Fr. Roger J. Landry
Putting into the Deep
The Anchor
October 17, 2014
On Sunday, Pope Francis will beatify his predecessor, Pope Paul VI, the one who guided the Church when Jorge Bergoglio was a seminarian, young priest and Jesuit religious superior.
It’s multiply significant that the beatification will take place this Sunday.
The Mass will conclude the Extraordinary Synod of Bishops on the Family and it was Pope Paul VI who established the Synod of Bishops in 1965. It was also he who, out of pastoral zeal to keep love truly loving within the family, wrote Humanae Vitae in 1968 describing the corruption that would come to marital love, to women and to family life through the use of contraception.
It’s taking place in the month dedicated to Mary under her title of Our Lady of the Rosary; Pope Paul VI wrote four major documents on Marian devotion and sought very much to encourage families to pray the Rosary.
It’s World Mission Sunday and Pope Paul VI wrote the Magna Carta on the Church’s missionary work, Evangelii Nuntiandi, the 1975 exhortation that Pope Francis has called “the greatest pastoral document that has ever been written.”
It’s lastly the 40th anniversary of his first encyclical Ecclesiam Suam, describing the principles of the Church’s interaction with the modern world.
His beatification this Sunday therefore gives the Church today a rich context as we seek prayerfully to care for the family in light of the demands of the new evangelization.
The beatification of a pope recognizes his personal heroic virtue and of at least one miracle God has granted through his intercession — in this case, the healing of a California child in utero fourteen years ago after his mother was urged to abort. It’s not a beatification of his papacy, although it certainly provides an opportunity to re-examine his papacy through the light of his personal holiness. I think in Pope Paul VI’s case, this reevaluation is important, because to a large degree criticism of his papacy, most of it unjustified, has jaundiced opinion of his person.

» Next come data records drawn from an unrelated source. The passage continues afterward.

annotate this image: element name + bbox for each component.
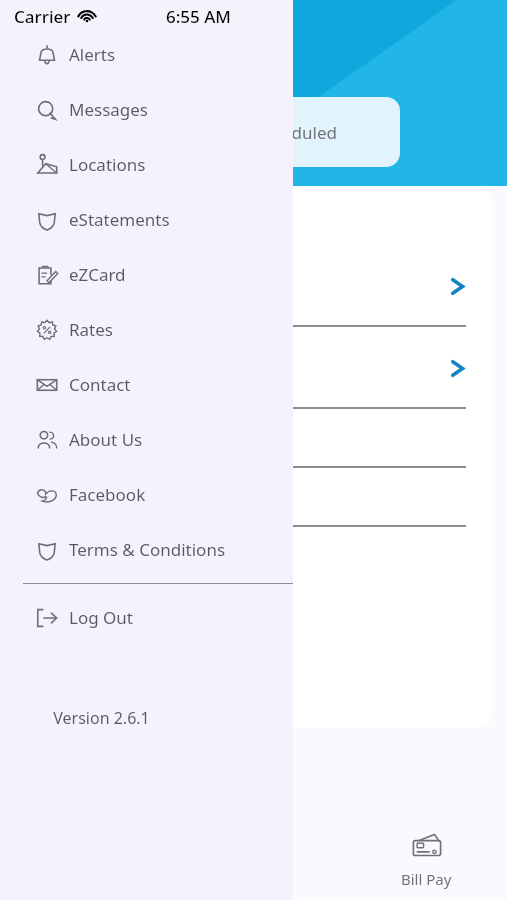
button[interactable]: Open bbox=[140, 245, 492, 327]
staticText: Version 2.6.1 bbox=[53, 707, 150, 729]
staticText: Scheduled bbox=[254, 121, 337, 144]
other: Open bbox=[449, 278, 466, 295]
button[interactable]: About Us bbox=[0, 412, 293, 467]
button[interactable]: Deposit bbox=[185, 818, 346, 900]
staticText: Messages bbox=[69, 98, 149, 121]
staticText: Carrier bbox=[14, 5, 71, 28]
staticText: Contact bbox=[69, 373, 131, 396]
button[interactable]: eZCard bbox=[0, 247, 293, 302]
button[interactable]: Terms & Conditions bbox=[0, 522, 293, 577]
button[interactable]: Alerts bbox=[0, 27, 293, 82]
staticText: Terms & Conditions bbox=[69, 538, 226, 561]
button[interactable]: Log Out bbox=[0, 590, 293, 645]
staticText: Rates bbox=[69, 318, 113, 341]
button[interactable]: Contact bbox=[0, 357, 293, 412]
button[interactable]: Open bbox=[140, 327, 492, 409]
staticText: eStatements bbox=[69, 208, 170, 231]
staticText: Alerts bbox=[69, 43, 116, 66]
button[interactable]: Messages bbox=[0, 82, 293, 137]
button[interactable]: Locations bbox=[0, 137, 293, 192]
staticText: Bill Pay bbox=[401, 869, 452, 889]
button[interactable]: Scheduled bbox=[190, 97, 400, 167]
staticText: 6:55 AM bbox=[166, 5, 231, 28]
button[interactable]: Facebook bbox=[0, 467, 293, 522]
button[interactable]: Rates bbox=[0, 302, 293, 357]
staticText: About Us bbox=[69, 428, 143, 451]
button[interactable]: eStatements bbox=[0, 192, 293, 247]
staticText: Facebook bbox=[69, 483, 146, 506]
other: Bill Pay bbox=[410, 829, 444, 863]
staticText: Locations bbox=[69, 153, 146, 176]
staticText: eZCard bbox=[69, 263, 126, 286]
staticText: Log Out bbox=[69, 606, 133, 629]
other: Open bbox=[449, 360, 466, 377]
button[interactable]: Bill Pay bbox=[346, 818, 507, 900]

The only thing I remember of the pope of my first eight years was news of his death. But when later I started to pay attention to the things of the Church and learn from the opinions of older Catholics, most of the evaluations of Paul VI I heard were negative.
Those who lamented the liturgical chaos after the Second Vatican Council spoke disapprovingly of various changes he authorized, many of which we now know he sanctioned only because he had been betrayed with false information from the person he had placed in charge of the liturgical reforms.
The legion of Catholics who used contraception spoke derisively of what he wrote in Humanae Vitae.
Those who thought that he should have disciplined those teaching falsely or living in a manner unworthy of the Gospel arraigned him as a weak leader.
He was criticized by right and left, by curialists and secularists, and basically portrayed as pusillanimous rather than valiant.
Over the course of my seminary studies and work in the Vineyard, however, I have grown to grown to see him in a much different light.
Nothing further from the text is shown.